— Problem to work on —
Where a line in the entries below contains the word "phòng", it counts; give the total by itself.

— Working data —
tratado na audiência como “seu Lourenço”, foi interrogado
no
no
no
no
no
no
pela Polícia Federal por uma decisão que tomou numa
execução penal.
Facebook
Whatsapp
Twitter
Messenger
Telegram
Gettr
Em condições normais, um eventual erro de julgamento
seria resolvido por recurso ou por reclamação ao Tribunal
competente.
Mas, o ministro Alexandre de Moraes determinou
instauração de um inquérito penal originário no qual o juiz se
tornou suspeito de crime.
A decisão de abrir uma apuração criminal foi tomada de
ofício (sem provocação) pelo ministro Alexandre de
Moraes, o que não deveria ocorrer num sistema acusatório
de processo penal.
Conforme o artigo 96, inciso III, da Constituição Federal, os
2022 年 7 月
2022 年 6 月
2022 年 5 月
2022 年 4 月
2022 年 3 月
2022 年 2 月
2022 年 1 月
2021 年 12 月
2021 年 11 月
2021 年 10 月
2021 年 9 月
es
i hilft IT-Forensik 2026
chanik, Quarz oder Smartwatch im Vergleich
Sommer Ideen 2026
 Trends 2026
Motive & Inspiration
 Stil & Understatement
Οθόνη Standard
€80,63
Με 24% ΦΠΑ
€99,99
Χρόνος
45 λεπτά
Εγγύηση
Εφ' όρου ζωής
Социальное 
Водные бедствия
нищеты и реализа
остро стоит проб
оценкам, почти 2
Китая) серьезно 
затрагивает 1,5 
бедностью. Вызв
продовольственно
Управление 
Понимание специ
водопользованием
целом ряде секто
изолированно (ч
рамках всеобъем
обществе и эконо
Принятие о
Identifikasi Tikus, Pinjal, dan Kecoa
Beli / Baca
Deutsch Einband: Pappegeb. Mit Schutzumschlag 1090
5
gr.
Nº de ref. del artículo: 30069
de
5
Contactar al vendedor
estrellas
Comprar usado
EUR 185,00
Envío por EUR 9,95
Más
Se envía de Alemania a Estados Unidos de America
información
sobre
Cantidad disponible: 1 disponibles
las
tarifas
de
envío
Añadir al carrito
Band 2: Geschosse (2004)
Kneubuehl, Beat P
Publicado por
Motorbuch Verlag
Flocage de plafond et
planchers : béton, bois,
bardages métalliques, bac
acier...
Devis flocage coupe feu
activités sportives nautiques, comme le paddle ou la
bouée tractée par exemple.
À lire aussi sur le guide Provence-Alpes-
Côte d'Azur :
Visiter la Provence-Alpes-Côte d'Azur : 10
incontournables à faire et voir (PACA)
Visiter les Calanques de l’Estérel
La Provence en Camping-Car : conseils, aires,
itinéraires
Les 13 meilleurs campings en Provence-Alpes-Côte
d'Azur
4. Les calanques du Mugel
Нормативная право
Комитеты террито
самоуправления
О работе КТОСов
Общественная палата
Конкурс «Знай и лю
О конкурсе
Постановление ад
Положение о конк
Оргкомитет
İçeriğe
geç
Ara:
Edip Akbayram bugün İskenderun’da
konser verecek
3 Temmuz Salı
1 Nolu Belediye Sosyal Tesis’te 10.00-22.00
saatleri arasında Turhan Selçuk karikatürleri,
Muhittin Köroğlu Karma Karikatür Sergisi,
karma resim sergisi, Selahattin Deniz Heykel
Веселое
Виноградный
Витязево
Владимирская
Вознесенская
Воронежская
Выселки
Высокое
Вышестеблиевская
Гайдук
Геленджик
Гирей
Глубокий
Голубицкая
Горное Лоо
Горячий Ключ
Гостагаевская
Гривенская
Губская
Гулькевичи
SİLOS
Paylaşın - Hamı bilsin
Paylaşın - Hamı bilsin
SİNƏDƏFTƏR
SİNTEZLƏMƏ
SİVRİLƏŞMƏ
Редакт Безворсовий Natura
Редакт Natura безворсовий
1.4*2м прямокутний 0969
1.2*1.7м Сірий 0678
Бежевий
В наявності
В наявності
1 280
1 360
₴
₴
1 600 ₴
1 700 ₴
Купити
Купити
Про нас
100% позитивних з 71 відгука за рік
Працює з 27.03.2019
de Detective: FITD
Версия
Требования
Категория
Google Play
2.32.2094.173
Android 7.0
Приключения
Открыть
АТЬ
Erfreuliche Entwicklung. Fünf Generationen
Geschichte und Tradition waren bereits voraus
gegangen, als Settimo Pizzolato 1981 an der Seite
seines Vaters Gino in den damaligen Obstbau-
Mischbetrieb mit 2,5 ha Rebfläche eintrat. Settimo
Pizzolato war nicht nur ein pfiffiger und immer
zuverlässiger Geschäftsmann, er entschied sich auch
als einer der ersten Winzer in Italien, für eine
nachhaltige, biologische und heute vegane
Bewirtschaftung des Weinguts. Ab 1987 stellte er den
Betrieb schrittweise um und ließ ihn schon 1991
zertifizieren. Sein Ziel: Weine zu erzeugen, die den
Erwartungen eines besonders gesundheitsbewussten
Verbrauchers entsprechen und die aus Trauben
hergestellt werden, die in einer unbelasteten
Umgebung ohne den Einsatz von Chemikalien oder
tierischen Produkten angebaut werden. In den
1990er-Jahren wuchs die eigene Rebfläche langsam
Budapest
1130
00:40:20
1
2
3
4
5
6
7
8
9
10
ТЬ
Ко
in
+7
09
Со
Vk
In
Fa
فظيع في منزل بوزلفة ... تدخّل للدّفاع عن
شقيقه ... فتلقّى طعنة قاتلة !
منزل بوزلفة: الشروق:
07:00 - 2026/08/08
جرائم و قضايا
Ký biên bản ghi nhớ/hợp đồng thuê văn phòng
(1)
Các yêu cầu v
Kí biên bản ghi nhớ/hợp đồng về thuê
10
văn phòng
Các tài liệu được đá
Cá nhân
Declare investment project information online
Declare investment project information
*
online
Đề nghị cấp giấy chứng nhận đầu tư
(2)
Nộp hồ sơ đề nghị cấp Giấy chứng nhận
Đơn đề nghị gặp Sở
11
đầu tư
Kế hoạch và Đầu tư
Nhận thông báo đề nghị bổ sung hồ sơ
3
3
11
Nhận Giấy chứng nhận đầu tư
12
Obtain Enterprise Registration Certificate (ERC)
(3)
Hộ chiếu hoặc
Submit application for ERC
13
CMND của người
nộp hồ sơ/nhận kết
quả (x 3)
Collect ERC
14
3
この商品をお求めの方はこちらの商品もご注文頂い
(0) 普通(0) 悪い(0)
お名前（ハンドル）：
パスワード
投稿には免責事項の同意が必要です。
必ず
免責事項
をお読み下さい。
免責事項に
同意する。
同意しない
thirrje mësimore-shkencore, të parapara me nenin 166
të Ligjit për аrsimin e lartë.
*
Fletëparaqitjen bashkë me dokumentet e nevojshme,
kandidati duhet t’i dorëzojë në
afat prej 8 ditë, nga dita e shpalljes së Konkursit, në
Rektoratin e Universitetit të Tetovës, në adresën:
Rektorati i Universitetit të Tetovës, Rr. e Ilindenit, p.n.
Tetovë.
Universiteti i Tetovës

— Response below —
2